Embassy Row Scandal Consumes Fleet Street

 

By WARREN HOGE

LONDON, Dec. 21 -- London's chattering classes are chewing over a drawing room scandal called, in a rare instance of English gentry venturing a phrase in a foreign tongue, "l'affaire Bernard."

It is a melodrama with a rich cast of characters. There is a press baron, a lord, a silken diplomat, a high- society writer, one of the capital's most vivacious hostesses and the requisite figure for any English farce -- a Continental caught unawares.

BernardTo the delight of the British press, which has covered the matter in voluptuous detail, this last role was taken up by the French ambassador (right).
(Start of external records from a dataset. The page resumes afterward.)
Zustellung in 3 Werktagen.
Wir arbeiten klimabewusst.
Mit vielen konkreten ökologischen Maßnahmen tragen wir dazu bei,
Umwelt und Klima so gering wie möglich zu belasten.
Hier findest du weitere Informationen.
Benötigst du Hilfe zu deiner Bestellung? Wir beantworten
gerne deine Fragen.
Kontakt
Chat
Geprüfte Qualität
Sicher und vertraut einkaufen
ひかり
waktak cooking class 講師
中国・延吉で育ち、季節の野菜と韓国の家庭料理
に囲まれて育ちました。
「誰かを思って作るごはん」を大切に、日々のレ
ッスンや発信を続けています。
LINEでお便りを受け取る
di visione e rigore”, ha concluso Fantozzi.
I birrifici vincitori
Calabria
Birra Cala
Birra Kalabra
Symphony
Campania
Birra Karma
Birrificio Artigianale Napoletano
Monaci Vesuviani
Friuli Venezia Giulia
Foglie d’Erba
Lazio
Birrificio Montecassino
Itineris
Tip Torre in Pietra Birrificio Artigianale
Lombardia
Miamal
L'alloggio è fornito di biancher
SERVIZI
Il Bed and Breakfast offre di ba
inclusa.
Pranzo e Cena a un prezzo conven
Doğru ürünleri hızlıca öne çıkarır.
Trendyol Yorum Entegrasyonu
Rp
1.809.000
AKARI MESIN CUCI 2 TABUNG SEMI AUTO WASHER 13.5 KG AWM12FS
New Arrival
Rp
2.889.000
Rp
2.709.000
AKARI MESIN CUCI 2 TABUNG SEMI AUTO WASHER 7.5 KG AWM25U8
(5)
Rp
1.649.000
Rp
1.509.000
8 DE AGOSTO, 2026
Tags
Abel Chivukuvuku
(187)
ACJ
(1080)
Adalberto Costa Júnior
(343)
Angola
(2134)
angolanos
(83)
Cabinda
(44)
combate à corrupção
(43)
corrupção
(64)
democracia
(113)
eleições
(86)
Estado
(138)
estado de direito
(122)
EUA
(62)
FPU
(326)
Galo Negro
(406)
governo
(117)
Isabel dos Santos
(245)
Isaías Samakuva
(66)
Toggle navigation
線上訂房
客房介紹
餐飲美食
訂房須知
The incident centers on a vulgar and derogatory remark about Israel uttered last week in the normally protective privacy of one of London's finest salons, the spacious Kensington home of the publisher Conrad M. Black, 57, a new member of the House of Lords, and Lady Black, 61.

One hundred of London's grandest were gathered for a party for Boris Johnson, 37, a first-term Conservative member of Parliament who is a columnist for one of Mr. Black's publications, The Daily Telegraph, and editor of another, The Spectator magazine.

Lady Black, who writes for her husband's newspaper under her maiden name, Barbara Amiel, began her column Monday with a titillatingly candid report on the evening.

"Recently, the ambassador of a major E.U. country politely told a gathering at my home that the current troubles in the world were all because of" Israel, she wrote, reporting that he used a vulgar term in describing the country. " 'Why,' he asked, 'should the world be in danger of World War III because of these people?' "

She didn't identify the envoy further, but she didn't have to. The Times of London, always eager to out its principal rival, supplied the name Tuesday. It was Daniel Bernard, 60, a close friend of French President Jacques Chirac, ambassador to the Court of St. James since 1998, and before that, his country's permanent representative to the United Nations.

Lady Black devoted her column to arguing that anti-Semitic remarks were becoming all too fashionable in London parlors, and Mr. Bernard was not the only notable in her sights.

"At a private lunch last month," she wrote, "the hostess -- doyenne of London's political salon scene -- made a remark to the effect that she couldn't stand Jews and everything happening to them was their own fault. When this was greeted with shocked silence, she chided her guests on what she assumed was their hypocrisy. 'Oh, come on,' she said, 'you all feel like that.' "

Once again no name was used, but the media figured the reference was to Carla Powell, 56, the Italian-born wife of Charles Powell, a former adviser to Prime Minister Margaret Thatcher and now a member of the House of Lords. Lady Powell wrote a letter to The Telegraph complaining that she had been "generally identified" as the ill-spoken socialite.

"Let me say that I have never said anything remotely like the words attributed to the 'hostess' and that they do not by any stretch of the imagination represent my views," she wrote.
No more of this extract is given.